Online petition calls for Holding Court to remain at Picton Library

The bronze statue of Sir John A. Macdonald was targeted by unknown person (s) earlier this summer. ( photo)



The lead organizer of the Macdonald Project announced the creation of a new online petition calling for the County of Prince Edward to leave “Holding Court”, the Ruth Abernathy-created statue depicting a young Sir John A. Macdonald speaking in a court room in Picton in 1834, where it is.

David Warrick, spokesperson for the Friends of Macdonald PEC and Quinte Region, said  “Holding Court” which is located in front of the Picton branch of the Prince Edward County Library should be left there.

Warrick said petition was created in response to the vandalism of Ruth Abernethy’s bronze portrait of the young Macdonald.

“Holding Court” was installed and unveiled on Canada Day, 2015 and recognizes the brief time Macdonald was in Prince Edward County taking care of his ill uncle’s law practice.

Currently, a subcommittee of the Prince Edward Heritage Advisory Committee is being formed to advise Prince Edward County Council as to the future of the statue that has been the target of protestors calling out Macdonald’s comments and actions towards indigenous peoples of the western plains, among other historical transgressions as Canada’s leader.

As of Monday, over 560 people had signed the petition and Warrick said names are joining by the hour.  

The petition can be found here:

“It’s clear that the Canadians welcome debate when there is a fair forum.  But vandalism is not the way we bring about change in Canada,” Warrick said in an email to the Picton Gazette. “Cancel culture has arrived in Picton and many are disturbed by it. There has been a lot of misleading and inaccurate information circulated about John A. Macdonald with no fair forum to correct it.  

Warrick said many of the recent claims made about Canada’s first Prime Minister are either false or misleading.

A number of prominent citizens have made their feelings known about supporting the petition.

Dr. Patrice Dutil, a professor of politics and public administration at Ryerson University. He is the founder of the Literary Review of Canada and former president of the Champlain Society, one of Canada’s pre-eminent historical research organizations, one that is uncompromisingly scholarly.  He is the author and editor of several books on diverse aspects of Canadian politics and governance. 

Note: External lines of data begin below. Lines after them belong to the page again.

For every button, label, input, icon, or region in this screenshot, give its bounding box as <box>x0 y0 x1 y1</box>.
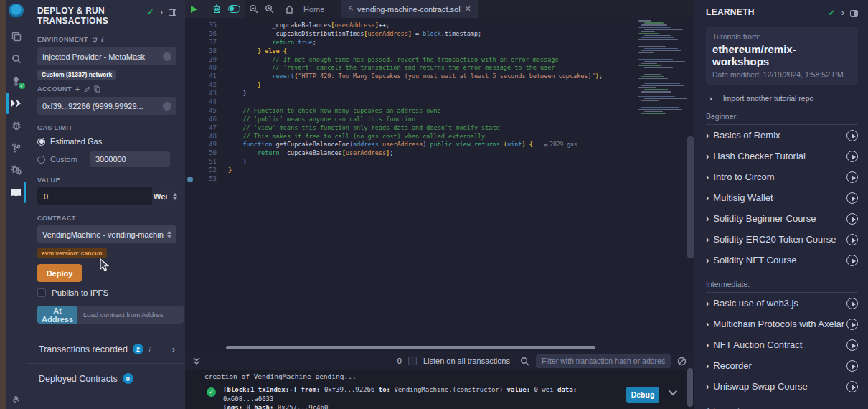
gutter-breakpoint-slot[interactable] <box>185 22 194 30</box>
gutter-breakpoint-slot[interactable] <box>185 149 194 158</box>
play-tutorial-button[interactable] <box>846 171 858 183</box>
tutorial-item[interactable]: ›Uniswap Swap Course <box>706 376 858 397</box>
editor-tab[interactable]: S vending-machine-contract.sol ✕ <box>341 0 478 18</box>
terminal-search-icon[interactable] <box>520 357 529 366</box>
sidebar-item-plugin-connector[interactable] <box>6 392 26 403</box>
terminal-scrollbar[interactable] <box>687 368 693 407</box>
gutter-breakpoint-slot[interactable] <box>185 116 194 124</box>
deploy-button[interactable]: Deploy <box>37 264 82 282</box>
transactions-expand-icon[interactable]: › <box>172 344 175 354</box>
gutter-breakpoint-slot[interactable] <box>185 56 194 65</box>
value-unit-select[interactable]: Wei <box>154 187 177 205</box>
gutter-breakpoint-slot[interactable] <box>185 133 194 141</box>
tutorial-item[interactable]: ›Solidity ERC20 Token Course <box>706 229 858 250</box>
sidebar-item-deploy-and-run[interactable] <box>6 98 26 109</box>
home-icon[interactable] <box>285 5 294 14</box>
edit-icon[interactable] <box>84 86 90 93</box>
play-tutorial-button[interactable] <box>846 319 858 330</box>
home-tab-label[interactable]: Home <box>303 5 324 14</box>
code-editor[interactable]: 35 _cupcakeBalances[userAddress]++;36 _c… <box>185 18 694 352</box>
sidebar-item-file-explorer[interactable] <box>6 31 26 42</box>
copy-icon[interactable] <box>94 85 100 93</box>
breakpoint-dot[interactable] <box>187 177 193 182</box>
run-script-icon[interactable] <box>189 5 198 14</box>
tutorial-item[interactable]: ›Intro to Circom <box>706 166 858 187</box>
panel-pin-icon[interactable] <box>169 9 176 16</box>
gutter-breakpoint-slot[interactable] <box>185 39 194 47</box>
unit-spinner-icon[interactable] <box>173 193 177 200</box>
clear-console-icon[interactable] <box>677 357 687 366</box>
play-tutorial-button[interactable] <box>846 192 858 204</box>
editor-horizontal-scrollbar[interactable] <box>226 346 595 349</box>
plug-mini-icon[interactable] <box>92 37 98 43</box>
estimated-gas-option[interactable]: Estimated Gas <box>37 137 176 146</box>
tutorial-item[interactable]: ›Basics of Remix <box>706 125 858 146</box>
sidebar-item-search[interactable] <box>6 53 26 65</box>
environment-settings-icon[interactable] <box>163 52 171 61</box>
gutter-breakpoint-slot[interactable] <box>185 107 194 116</box>
gutter-breakpoint-slot[interactable] <box>185 141 194 149</box>
remix-logo-icon[interactable] <box>7 2 25 20</box>
sidebar-item-solidity-compiler[interactable]: ✓ <box>6 75 26 87</box>
gutter-breakpoint-slot[interactable] <box>185 72 194 81</box>
custom-gas-input[interactable] <box>90 151 170 167</box>
tutorial-item[interactable]: ›Multisig Wallet <box>706 187 858 208</box>
gutter-breakpoint-slot[interactable] <box>185 47 194 56</box>
account-select[interactable]: 0xf39...92266 (9999.99929... <box>37 97 176 115</box>
custom-gas-radio[interactable] <box>37 156 45 164</box>
transactions-recorded-row[interactable]: Transactions recorded 2 i › <box>37 334 176 354</box>
contract-select[interactable]: VendingMachine - vending-machin <box>37 225 176 243</box>
copilot-toggle[interactable] <box>228 5 240 13</box>
listen-all-checkbox[interactable] <box>408 357 417 365</box>
estimated-gas-radio[interactable] <box>37 138 45 146</box>
sidebar-item-debugger[interactable] <box>6 120 26 131</box>
environment-select[interactable]: Injected Provider - MetaMask <box>37 47 176 65</box>
zoom-out-icon[interactable] <box>249 4 258 14</box>
tutorial-item[interactable]: ›Basic use of web3.js <box>706 293 858 314</box>
learneth-pin-icon[interactable] <box>850 10 858 17</box>
gutter-breakpoint-slot[interactable] <box>185 90 194 98</box>
debug-button[interactable]: Debug <box>626 387 659 403</box>
deployed-contracts-row[interactable]: Deployed Contracts 0 <box>37 364 176 384</box>
publish-ipfs-option[interactable]: Publish to IPFS <box>37 288 176 297</box>
add-account-icon[interactable]: + <box>75 85 80 93</box>
panel-collapse-icon[interactable]: › <box>160 9 163 16</box>
gutter-breakpoint-slot[interactable] <box>185 64 194 72</box>
transaction-log-row[interactable]: ✓ [block:1 txIndex:-] from: 0xf39...9226… <box>204 385 694 409</box>
custom-gas-option[interactable]: Custom <box>37 151 176 167</box>
tutorial-item[interactable]: ›NFT Auction Contract <box>706 334 858 355</box>
gutter-breakpoint-slot[interactable] <box>185 175 194 184</box>
editor-vertical-scrollbar[interactable] <box>687 136 694 258</box>
transactions-info-icon[interactable]: i <box>148 345 151 354</box>
at-address-button[interactable]: At Address <box>37 306 77 324</box>
play-tutorial-button[interactable] <box>846 339 858 351</box>
tutorial-item[interactable]: ›Solidity Beginner Course <box>706 208 858 229</box>
gutter-breakpoint-slot[interactable] <box>185 166 194 175</box>
learneth-collapse-icon[interactable]: › <box>841 9 844 17</box>
sidebar-item-learneth-plugin[interactable] <box>6 187 26 198</box>
tutorial-item[interactable]: ›Solidity NFT Course <box>706 250 858 271</box>
expand-tx-icon[interactable] <box>668 390 678 396</box>
transaction-filter-input[interactable] <box>536 354 671 368</box>
environment-info-icon[interactable]: i <box>101 35 103 44</box>
tutorial-item[interactable]: ›Hash Checker Tutorial <box>706 146 858 166</box>
publish-ipfs-checkbox[interactable] <box>37 288 46 297</box>
play-tutorial-button[interactable] <box>846 381 858 392</box>
gutter-breakpoint-slot[interactable] <box>185 158 194 166</box>
gutter-breakpoint-slot[interactable] <box>185 98 194 107</box>
sidebar-item-git[interactable] <box>6 142 26 154</box>
editor-minimap[interactable] <box>638 20 686 116</box>
play-tutorial-button[interactable] <box>846 255 858 266</box>
sidebar-item-settings[interactable] <box>6 164 26 176</box>
ai-assistant-icon[interactable] <box>212 4 222 14</box>
code-lines[interactable]: 35 _cupcakeBalances[userAddress]++;36 _c… <box>185 18 694 352</box>
play-tutorial-button[interactable] <box>846 213 858 225</box>
gutter-breakpoint-slot[interactable] <box>185 124 194 133</box>
account-settings-icon[interactable] <box>163 102 171 111</box>
import-tutorial-row[interactable]: › Import another tutorial repo <box>706 94 858 103</box>
play-tutorial-button[interactable] <box>846 234 858 245</box>
tutorial-item[interactable]: ›Recorder <box>706 355 858 376</box>
at-address-input[interactable] <box>77 306 184 324</box>
value-input[interactable] <box>37 187 152 205</box>
gutter-breakpoint-slot[interactable] <box>185 30 194 39</box>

“This petition is to support and protect a valuable monument and a work of art. It is also to protest the cavalier dismissal of one of the most important figures in Canadian history. Macdonald won six elections as Prime Minister, most with an outright majority. He was popular in his day because he represented the best aspirations of the people of Canada who admired his tireless efforts to bring Canadians together: English and French, Protestant and Catholic, Nova Scotians and British Columbians,” said Dutil. “He did display some of the prejudice of his day, but even then was always on the progressive side of the spectrum. This monument stands for reason. It would be a terrible reflection on Picton if it were removed on the basis of grave misunderstandings of Canadian history.”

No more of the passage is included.